Tony Newton et la Motown Revue
Les années passent et, s’il on a fait sortir il y a une vingtaine d’années James Jamerson de l’ombre, ainsi que Bob Babbitt, les autres bassistes – leur rôle est central dans le “son” du snakepit – demeurent négligés, sinon oubliés. Certes, Wilton Felder est avant toute chose considéré pour et par sa virtuosité de saxophoniste et directeur musical des Crusaders. Il n’en demeure pas moins un excellent bassiste : outre ses lignes de basses occasionnelles pour Motown, il illumine le fameux live de 1972 de Grant Green, Live at the Lighthouse.
Passons donc à un autre bassiste quasi inconnu, mais dont le propre site internet nous permet de découvrir son rôle : Tony Newton.
C’est là une variante intéressante, puisque c’est souvent via leurs propres sites et communications, entrevues, que ces bassistes oubliés se constituent eux-mêmes en légendes vivantes (Carol Kaye, par exemple qui, en dépit de son talent, estime être l’auteur de lignes qui ne sont pas d’elle). Ainsi, Newton clame être le bassiste de Signed, Sealed, delivered I’m Yours de Stevie Wonder (dont il est admis que Bob Babbitt est le bassiste) ou encore I Want You Back (que l’on sait enregistré par Wilton Felder à Mo-West Los Angeles). Là, il est permis de faire la moue devant ce cirque qui pourrait paraître légitime quant on sait quelle frustration on accumule dans l’ombre des rois des charts.

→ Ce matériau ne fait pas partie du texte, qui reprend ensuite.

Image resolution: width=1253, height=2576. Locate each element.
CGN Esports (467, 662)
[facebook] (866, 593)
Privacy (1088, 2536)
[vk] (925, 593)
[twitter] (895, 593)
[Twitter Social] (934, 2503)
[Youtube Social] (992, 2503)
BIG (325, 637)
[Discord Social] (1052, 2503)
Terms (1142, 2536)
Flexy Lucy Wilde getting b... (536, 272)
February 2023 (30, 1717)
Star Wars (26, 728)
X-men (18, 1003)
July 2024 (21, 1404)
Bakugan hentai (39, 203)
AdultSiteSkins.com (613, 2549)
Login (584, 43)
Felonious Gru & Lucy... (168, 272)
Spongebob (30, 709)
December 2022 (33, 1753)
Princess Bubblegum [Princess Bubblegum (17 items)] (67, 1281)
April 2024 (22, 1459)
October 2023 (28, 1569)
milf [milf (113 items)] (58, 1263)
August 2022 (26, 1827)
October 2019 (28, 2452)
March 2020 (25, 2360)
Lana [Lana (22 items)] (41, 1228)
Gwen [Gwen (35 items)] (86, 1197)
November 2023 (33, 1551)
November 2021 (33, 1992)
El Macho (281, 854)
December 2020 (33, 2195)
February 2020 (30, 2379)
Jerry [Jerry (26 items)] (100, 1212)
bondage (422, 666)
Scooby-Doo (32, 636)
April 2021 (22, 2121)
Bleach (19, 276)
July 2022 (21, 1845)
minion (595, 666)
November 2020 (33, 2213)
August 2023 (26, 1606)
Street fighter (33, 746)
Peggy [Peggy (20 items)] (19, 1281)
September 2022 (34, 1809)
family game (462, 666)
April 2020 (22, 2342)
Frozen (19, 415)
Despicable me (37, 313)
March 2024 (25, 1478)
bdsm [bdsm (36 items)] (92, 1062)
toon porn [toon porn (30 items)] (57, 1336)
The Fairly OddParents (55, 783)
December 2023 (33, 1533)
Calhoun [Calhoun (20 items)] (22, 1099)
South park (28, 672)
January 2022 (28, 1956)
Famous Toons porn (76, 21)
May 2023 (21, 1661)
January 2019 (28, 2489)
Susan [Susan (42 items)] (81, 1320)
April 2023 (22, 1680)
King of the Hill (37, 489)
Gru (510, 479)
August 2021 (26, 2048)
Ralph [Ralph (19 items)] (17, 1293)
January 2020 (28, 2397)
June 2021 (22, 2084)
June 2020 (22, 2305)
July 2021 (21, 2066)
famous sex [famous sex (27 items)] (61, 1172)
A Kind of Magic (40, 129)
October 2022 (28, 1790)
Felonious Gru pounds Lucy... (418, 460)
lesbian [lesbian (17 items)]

Tony Newton, c’est un des élèves de James Jamerson (qui donc a pu s’abstraire de son influence ?), puisqu’il assure les apparitions télévisuelles et tournées quand Jamerson grave ses lignes dans l’acétate. On le retrouve sur la tournée de 1965 des Supremes, Smokey Robinson & The Miracles, bref : la grande années de la Motown Revue en Europe, qui leur permet de croiser, entre autres, les Beatles et les Rolling Stones.
Contrairement à Jamerson, qui à l’instar de Joe Osborn avait refusé d’adopter les cordes à filé rond et un son moderne, Tony Newton change avec la tendance funk-disco : on lui devrait, d’après ses propres dires, ce chef d’oeuvre qu’est la ligne basse qui soutient Don’t Leave Me This Way de Thelma Houston, en 1975. Or, d’après mes recherches, il est acquis que c’est bien Henry Davis qui a joué sur cet enregistrement.
Plus certainement, on le retrouvera dans les années 2000, en remplacement de Bob Babbitt sur les tournées des Funk Brothers reformés depuis le film de Paul Justman.
Pour finir, mentionnons un titre dont on peut être certain que Tony Newton le joue de façon majestueuse : ce I Wanna Be Where You Are offert aux Jacksons 5 par Leon Ware, avant qu’il ne le troque avec Marvin Gaye en 1976 (sur le fameux I Want You, qui éclipsa durablement le propre album de Ware, Musical Massage).